Cisco Bulks Up For Battle
Call it networking's winter of discontent. After two years of torrid 60%-plus growth, makers of data communications gear caught a chill in the first quarter of 1997 as customers paused to digest their multibillion-dollar feast of new equipment. Investors worried about a protracted slowdown reacted by driving down the shares of highfliers such as Cisco Systems and 3Com Corp. by as much as 28% and 62%, respectively, between January and April.
Now, there's a warming trend sweeping the business. Second-quarter numbers are rolling in, and the networking business as a whole is back on a 30% growth path. Only, not everybody's basking. While big companies like Cisco and 3Com are getting fatter, smaller outfits such as Fore, Xircom, Xylan, Madge Networks, and Cabletron Systems are turning in disappointing results. That could accelerate the consolidation that has already moved 82% of industry revenues into the hands of the top four giants, according to Robertson, Stephens & Co.
No company typifies this trend more than Cisco. With its stock up 56% in the last two months and a cash hoard of $1.3 billion, Cisco is once more in a buying mood. On June 24, it paid $200 million to add two more companies to its bulging portfolio: Global Internet Software Group in Palo Alto, Calif., a maker of Internet security software, and Ardent Communications Corp. in San Jose, a startup specializing in network gear for combining voice, data, and video traffic on high-speed communications lines. The deals buttress Cisco's position as the No. 1 networking company, with projected revenues of $5.88 billion in the year ending July 31, according to Noel Lindsay of Deutsche Morgan Grenfell.
3Com, networking's No.2, is on the upswing, too. It just acquired modem-maker U.S. Robotics Corp., creating a $5.5 billion behemoth that commands top position in modems and PC networking cards. "We outgrew our competitors," says CEO Eric Benhamou.

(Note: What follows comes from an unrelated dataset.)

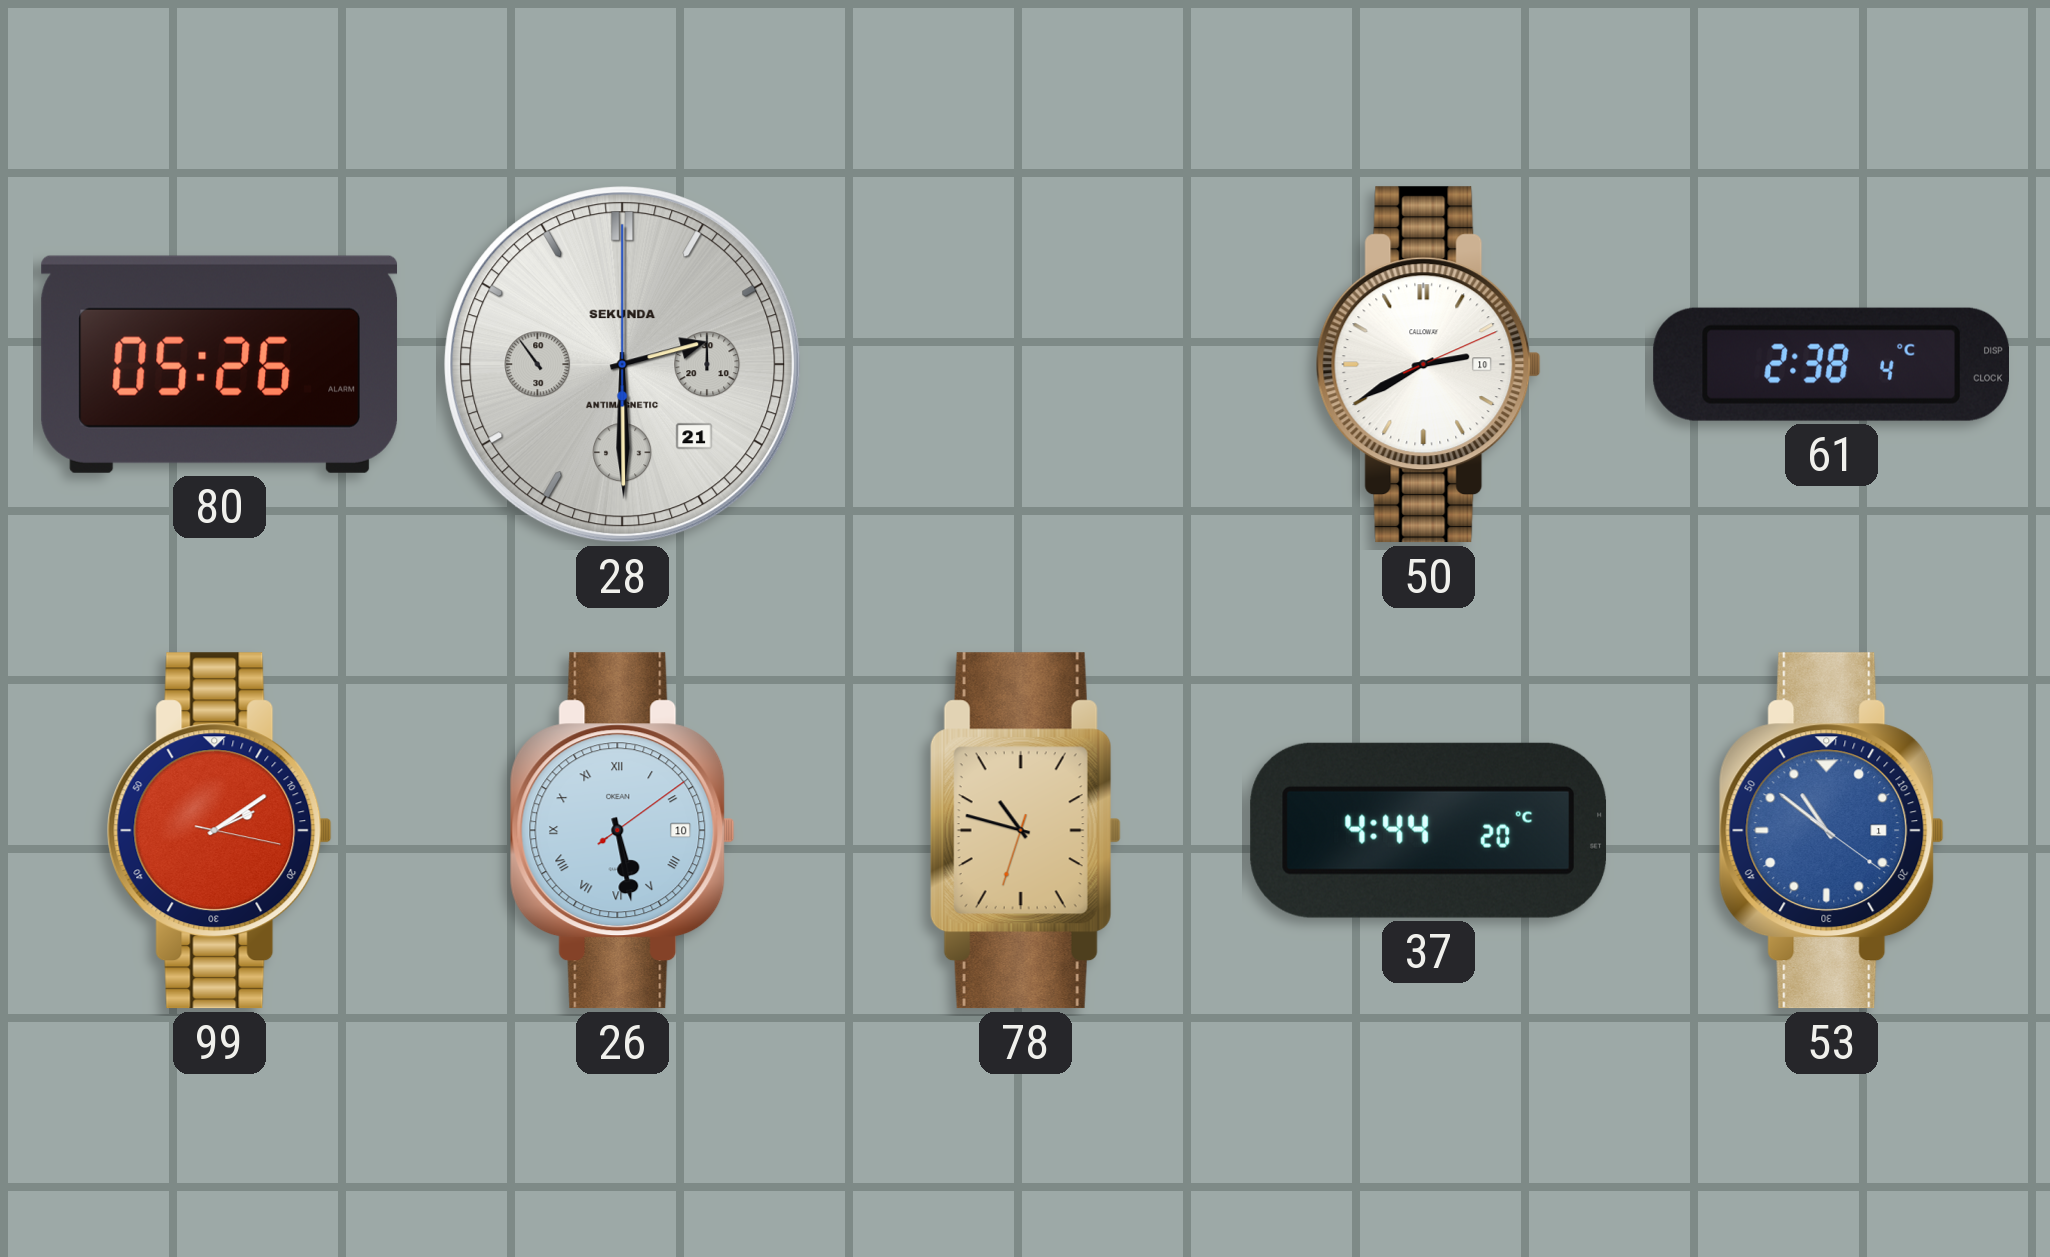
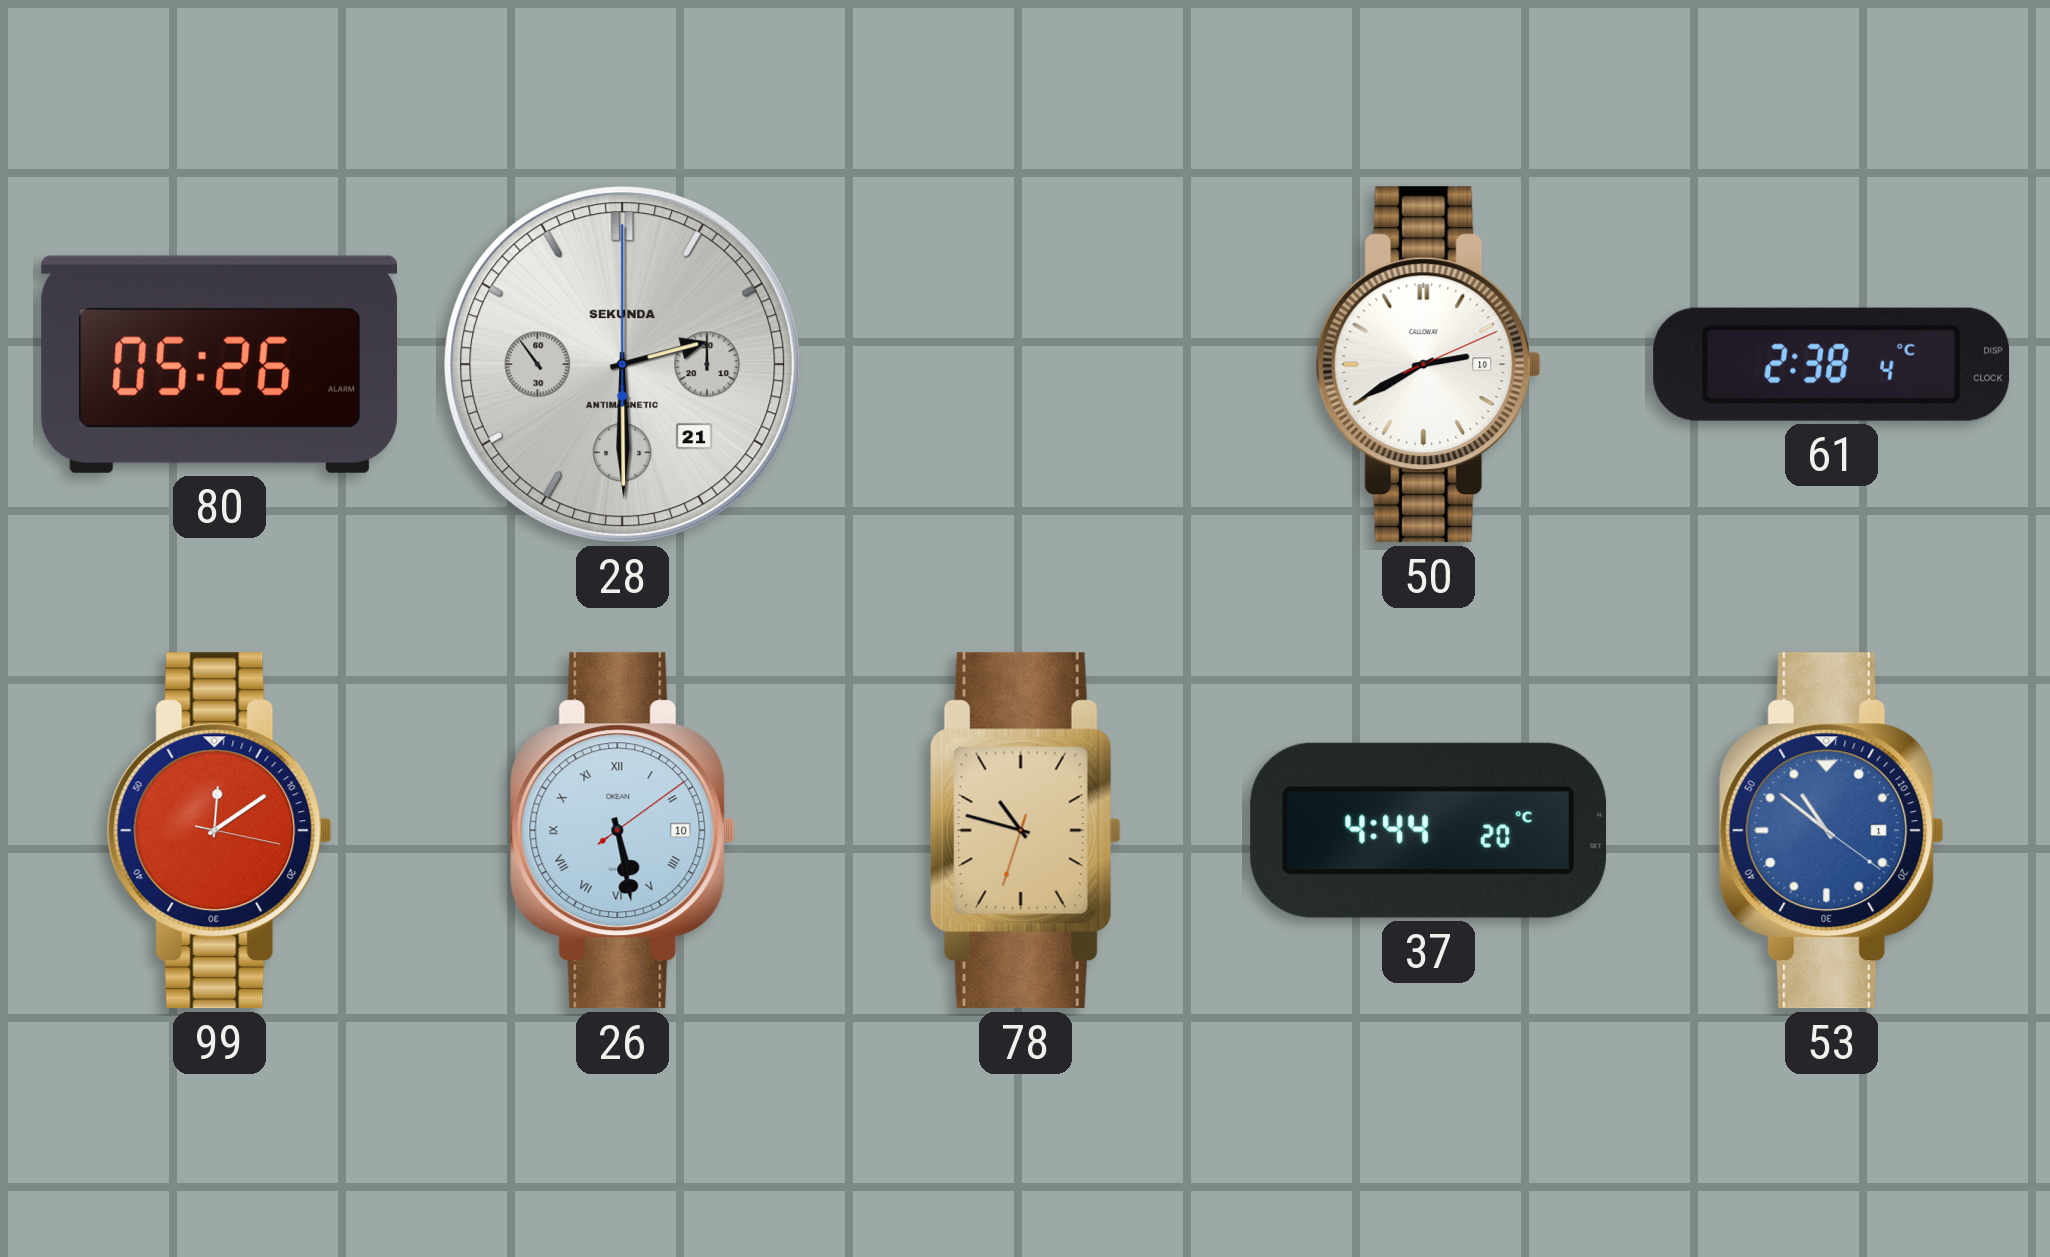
99: 2:09 -> 12:09
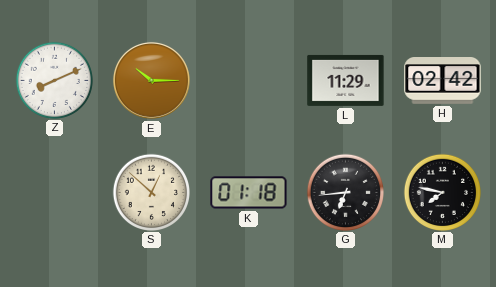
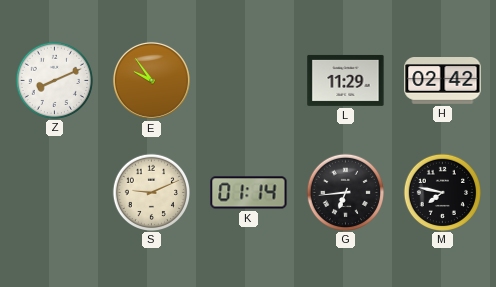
E: 10:15 -> 9:54
S: 12:52 -> 9:11
K: 01:18 -> 01:14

Where does that leave competitors like Bay Networks Inc. and a score of smaller players? Many are trying to buy their way into the big league. Bay, for instance, announced June 19 that it would acquire Rapid City Communications, a startup that makes high-speed data switches. But Bay is still recovering from years of misdirection, and earned only $255,000 in the quarter ended March 31 after a $32 million restructuring charge. "The small guys are becoming like the walking dead," says analyst Don Miller of Dataquest.
FRANCE, TOO. The sheer size and momentum of the top dogs give them an edge in forging partnerships. Cisco, for instance, is working closely with Microsoft Corp. to develop new networking technology for Windows NT. And on June 23, it announced a sweeping agreement with French communications giant Alcatel Telecom.
With partners like that in its camp, Cisco will continue to pull away from the pack. That could leave small networking competitors out in the cold.